Outre l’idée d’extension du secteur sauvegardé qui se fera sans doute de façon mécanique aux premiers faubourgs, au-delà des boulevards, où le patrimoine art déco est aussi dense, il faut d’abord que les Perpignana­is aient conscience de ce trésor culturel, y soient sensibilis­és, qu’ils se rendent compte que notre ville ne peut rester hémiplégiq­ue, que cet ensemble impression­nant est complément­aire du patrimoine médiéval.

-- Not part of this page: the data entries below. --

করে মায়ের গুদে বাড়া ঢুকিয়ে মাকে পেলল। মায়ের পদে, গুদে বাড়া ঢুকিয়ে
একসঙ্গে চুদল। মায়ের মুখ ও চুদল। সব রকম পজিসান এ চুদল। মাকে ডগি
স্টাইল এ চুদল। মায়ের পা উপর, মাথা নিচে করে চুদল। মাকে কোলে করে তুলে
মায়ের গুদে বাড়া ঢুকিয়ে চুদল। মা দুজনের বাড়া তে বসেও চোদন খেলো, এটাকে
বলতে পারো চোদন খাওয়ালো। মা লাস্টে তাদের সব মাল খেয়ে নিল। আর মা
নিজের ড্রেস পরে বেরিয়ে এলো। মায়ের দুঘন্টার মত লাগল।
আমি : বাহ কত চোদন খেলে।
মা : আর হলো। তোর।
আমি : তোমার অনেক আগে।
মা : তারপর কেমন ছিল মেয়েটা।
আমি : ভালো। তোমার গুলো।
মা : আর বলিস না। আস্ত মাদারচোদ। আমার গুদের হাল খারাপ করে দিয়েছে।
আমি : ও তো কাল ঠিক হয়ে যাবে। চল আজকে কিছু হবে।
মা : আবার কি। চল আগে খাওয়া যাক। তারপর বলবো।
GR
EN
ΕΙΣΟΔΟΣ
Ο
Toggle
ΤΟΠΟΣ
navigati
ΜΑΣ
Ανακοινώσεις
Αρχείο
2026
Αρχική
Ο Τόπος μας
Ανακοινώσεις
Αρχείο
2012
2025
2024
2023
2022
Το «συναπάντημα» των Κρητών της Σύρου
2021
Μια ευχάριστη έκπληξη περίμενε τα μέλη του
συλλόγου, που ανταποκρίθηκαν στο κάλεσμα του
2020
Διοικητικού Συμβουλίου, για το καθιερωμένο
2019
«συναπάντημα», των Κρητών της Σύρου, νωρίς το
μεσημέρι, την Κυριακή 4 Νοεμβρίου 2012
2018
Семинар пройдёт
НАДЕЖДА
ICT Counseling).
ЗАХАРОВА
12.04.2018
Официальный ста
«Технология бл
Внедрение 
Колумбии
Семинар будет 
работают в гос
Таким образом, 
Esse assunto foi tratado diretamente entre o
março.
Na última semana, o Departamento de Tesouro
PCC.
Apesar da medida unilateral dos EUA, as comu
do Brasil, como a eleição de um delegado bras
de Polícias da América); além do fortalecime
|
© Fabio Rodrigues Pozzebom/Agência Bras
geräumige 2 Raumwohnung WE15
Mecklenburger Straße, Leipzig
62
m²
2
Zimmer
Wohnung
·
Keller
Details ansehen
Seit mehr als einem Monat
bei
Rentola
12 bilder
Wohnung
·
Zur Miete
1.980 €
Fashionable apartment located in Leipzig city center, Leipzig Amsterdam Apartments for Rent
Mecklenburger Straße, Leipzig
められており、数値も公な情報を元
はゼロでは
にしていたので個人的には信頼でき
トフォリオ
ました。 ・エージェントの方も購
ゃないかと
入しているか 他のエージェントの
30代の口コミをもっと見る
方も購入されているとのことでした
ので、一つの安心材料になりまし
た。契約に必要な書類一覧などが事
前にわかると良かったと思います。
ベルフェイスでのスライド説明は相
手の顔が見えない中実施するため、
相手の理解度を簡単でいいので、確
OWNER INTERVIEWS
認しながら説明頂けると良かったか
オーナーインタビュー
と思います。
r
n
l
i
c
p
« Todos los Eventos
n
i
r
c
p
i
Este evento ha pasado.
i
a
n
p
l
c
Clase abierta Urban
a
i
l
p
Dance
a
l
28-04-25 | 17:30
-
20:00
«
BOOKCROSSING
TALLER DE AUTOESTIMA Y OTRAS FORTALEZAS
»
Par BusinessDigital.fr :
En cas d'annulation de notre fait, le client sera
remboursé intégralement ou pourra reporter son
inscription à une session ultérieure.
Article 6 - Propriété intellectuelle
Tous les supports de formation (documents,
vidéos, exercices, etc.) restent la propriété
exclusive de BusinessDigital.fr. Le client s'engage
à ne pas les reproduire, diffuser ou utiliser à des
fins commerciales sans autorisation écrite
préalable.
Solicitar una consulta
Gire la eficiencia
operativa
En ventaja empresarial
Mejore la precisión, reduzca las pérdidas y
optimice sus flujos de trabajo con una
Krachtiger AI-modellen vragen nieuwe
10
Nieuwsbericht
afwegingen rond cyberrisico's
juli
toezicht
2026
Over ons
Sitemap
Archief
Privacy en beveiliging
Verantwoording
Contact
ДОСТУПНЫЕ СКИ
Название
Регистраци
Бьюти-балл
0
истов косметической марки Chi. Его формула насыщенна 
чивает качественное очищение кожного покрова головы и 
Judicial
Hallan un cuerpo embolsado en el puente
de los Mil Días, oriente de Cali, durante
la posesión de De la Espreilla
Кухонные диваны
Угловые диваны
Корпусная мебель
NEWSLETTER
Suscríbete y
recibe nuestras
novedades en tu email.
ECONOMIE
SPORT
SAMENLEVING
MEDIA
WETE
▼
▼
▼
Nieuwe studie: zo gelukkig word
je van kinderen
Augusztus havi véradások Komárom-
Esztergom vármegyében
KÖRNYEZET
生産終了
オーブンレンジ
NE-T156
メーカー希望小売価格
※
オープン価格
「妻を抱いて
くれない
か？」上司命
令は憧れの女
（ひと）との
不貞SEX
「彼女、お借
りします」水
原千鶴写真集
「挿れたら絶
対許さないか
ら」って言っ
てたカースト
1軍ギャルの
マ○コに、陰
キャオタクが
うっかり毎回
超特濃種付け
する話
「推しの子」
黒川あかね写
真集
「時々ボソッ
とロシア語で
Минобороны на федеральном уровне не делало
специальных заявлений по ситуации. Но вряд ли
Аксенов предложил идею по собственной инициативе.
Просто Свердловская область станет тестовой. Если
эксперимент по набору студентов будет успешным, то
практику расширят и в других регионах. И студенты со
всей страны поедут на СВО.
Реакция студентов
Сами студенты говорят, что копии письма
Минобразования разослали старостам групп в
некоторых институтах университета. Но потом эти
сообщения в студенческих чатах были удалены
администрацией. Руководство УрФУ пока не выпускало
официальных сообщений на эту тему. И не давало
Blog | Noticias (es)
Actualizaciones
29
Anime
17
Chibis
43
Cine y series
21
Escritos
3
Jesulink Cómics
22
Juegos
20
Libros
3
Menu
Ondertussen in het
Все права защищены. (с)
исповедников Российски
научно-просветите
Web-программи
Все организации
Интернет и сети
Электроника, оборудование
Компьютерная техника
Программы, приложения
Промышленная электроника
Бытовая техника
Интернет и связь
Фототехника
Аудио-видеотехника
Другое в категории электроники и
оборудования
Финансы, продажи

Si ce dernier restera une curiosité pour les touristes russes et chinois, celui de l’Art Déco sera identifié tout de suite lorsqu’il est une référence internatio­nale, comme on la retrouve à Shanghai, à Sydney, comme à Los Angeles, connue et reconnue dans le monde entier.

La maison de Louis Bausil, signée Raoul Castan (1928), perchée sur une tour des remparts, rue Rabelais, devenue l’adresse du restaurant La Maison Rouge, prouve qu’il y a un frémisseme­nt, lorsque ma génération a une attirance naturelle qui flirte avec la nostalgie pour le style qui fut celui de grands-parents, mais ces initiative­s privées sont trop timides pour réveiller ce fameux patrimoine dormant et en tirer profit.

Et c’est là qu’il faut ici aussi, et encore, quelque chose qui ressemble à une volonté politique, qu’il reste à inspirer.